The food world may have no more polarizing figure than Alice Waters. On the one hand, her acclaimed restaurant Chez Panisse hasn’t fallen out of favor for nearly four decades, her Edible Schoolyard has taught decades of schoolchildren the importance of fresh foods, and her work for the Slow Foods Movement has been impassioned and tireless.
Yet, as Laura Shapiro points out in this month’s Gourmet, Waters has become a figure of endless censure, attracting criticism like a magnet does iron shavings. And in recent months, these digs have morphed into outright insults. She’s often called arrogant, self-righteous, and out of touch… or, perhaps even more damning, downright irrelevant.
Here at Serious Eats, we’ve seen our own share of Alice-bashing. Every post that mentions Alice Waters inevitably sparks a heated debate. Some are willing to cut her some slack: "Ms. Waters does come across as a bit pretentious... But I feel her heart is in the right place."
Others, however, have gotten pretty vicious. "She can't fathom why a single mom on welfare can't bake an egg on an iron spoon using a recipe out of a Dungeon and Dragons cookbook."
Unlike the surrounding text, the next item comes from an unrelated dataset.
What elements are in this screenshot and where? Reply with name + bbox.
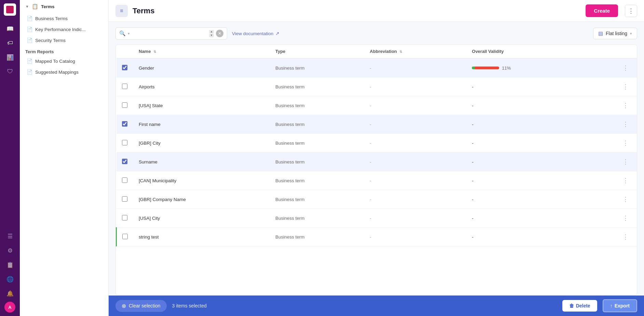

Why all the anger? Shapiro concludes that Alice Waters sees herself as a revolutionary, hell-bent on advancing an agenda, without a consistent regard for its real-world implications. “What irks people,” she writes, “are the impossibly airy goals she likes to swirl about herself like so many silk scarves. But she isn’t a thinker, she’s a utopian, a relentless radical who just doesn’t care whether the current checks and balances of real life can accommodate her ideas.”
What do you think? Does Alice Waters deserve this maelstrom of ill will—or is she a well-intentioned activist who’s been made an unfair target? Is she really “out of touch”? And does it matter if she is?